The last time I was at the park the ride was terrible. Screens were fuzzy and several of the rooms were way out of sync. I mentioned it to the ride op at the exit and I just kind of got the side-eye, a “what, again?”, then a thank you. When I went by later in the day it was closed.
The first time I rode it, maybe the second year, I thought it was pretty cool, and surprisingly, very Spiderman-like. But in the meantime better technology has come along (even for Spiderman) and I guess I became jaded about that sort of attraction.
And the real shame is that the park, for whatever reason, is choosing to scrap the experience rather than attempting to update it with new tech and storyline. It was absolutely something that served to further round out the decent list of attractions there.
PhantomTails said:
That’s like saying I shouldn’t be sad if my local park got rid of a coaster because Millennium Force is better. Some of us can’t get to Orlando or SoCal on a regular basis so DarKastle was our taste of an e-ticket ride at a more regional park.
I haven't been to Universal since 2000. I haven't ridden DarKastle since...hmm...could it be opening year? 2005. Thinking about it again, I may have only ever ridden it one time. So yeah, it's nothing to write home about, to me.
They've changed their other sim ride like twelve times and no one laments the loss of the one before it. I actually thought the original incarnation (Questor), dated as it seems now, was the best, but I can't say I miss that ride, either. In fact I don't even know what that building is used for now, and I don't really care all that much. It was always something to do if we had nothing else to do.

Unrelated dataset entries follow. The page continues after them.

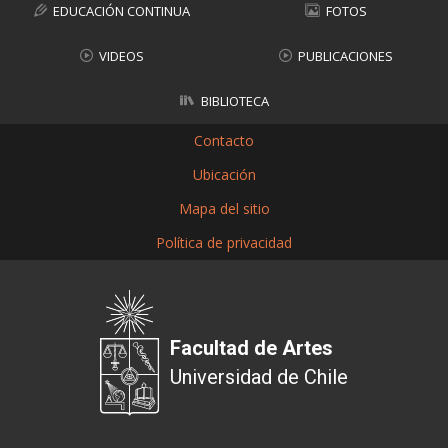
EDUCACIÓN CONTINUA
FOTOS
VIDEOS
PUBLICACIONES
BIBLIOTECA
Contacto
Ubicación
Mapa del sitio
Política de privacidad
Facultad de Artes
Universidad de Chile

I hear it needed lots of work and the work was very expensive so you may be on to something Rob.
Mr. Vater is right about those other simulators, but I never really cared for the ones where you sit in a kleenex box and there’s the peep-show curtain that reveals the movie. (I’m looking at you, even, Star Tours)
But wait... the most successful one had to do with Irish folklore or something and the riders actually were trapped in a box and the characters were big and looked down at you and did things to the box. I forget the name now, it was a couple of incarnations ago. But I liked that one.

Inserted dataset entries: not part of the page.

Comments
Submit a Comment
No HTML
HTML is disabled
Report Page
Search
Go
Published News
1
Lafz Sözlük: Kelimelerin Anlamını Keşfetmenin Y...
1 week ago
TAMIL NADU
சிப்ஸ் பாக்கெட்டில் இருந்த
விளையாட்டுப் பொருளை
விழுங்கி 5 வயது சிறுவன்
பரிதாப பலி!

Corkscrew Hill. I never got to do it.
I'm disappointed by this news. Its closure is obviously a cost cutting measure, as they're replacing it with nothing but seasonal event space. While DarKastle was never as good as some of the dark rides in Orlando, it was a fairly impressive attraction for a seasonal park. The park will have a bit of a gap in its ride line-up now without a real dark ride (not counting the VR thing and Pompeii). In my mind, DarKastle was one of the rides that really differentiated Busch Gardens as more of a theme park, and differentiated it from Kings Dominion up the road.
Now a dragon wagon on the other hand...
Hobbes: "What's the point of attaching a number to everything you do?"
Calvin: "If your numbers go up, it means you're having more fun."
They're also adding "The Battle of Eire"; something they are touting as being the first of its kind in North America, so the dark ride cupboard isn't going to be completely bare.